— THE TASK —
Pick each line containing "техники" out of the records.
-------- GIVEN ENTRIES
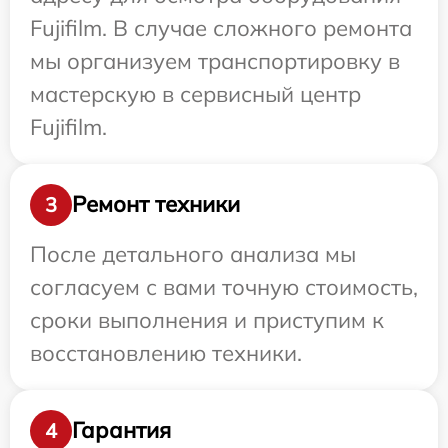
Fujifilm. В случае сложного ремонта
мы организуем транспортировку в
мастерскую в сервисный центр
Fujifilm.
Ремонт техники
3
После детального анализа мы
согласуем с вами точную стоимость,
сроки выполнения и приступим к
восстановлению техники.
Гарантия
4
----------------
— COMPLETED TASK —
Ремонт техники
восстановлению техники.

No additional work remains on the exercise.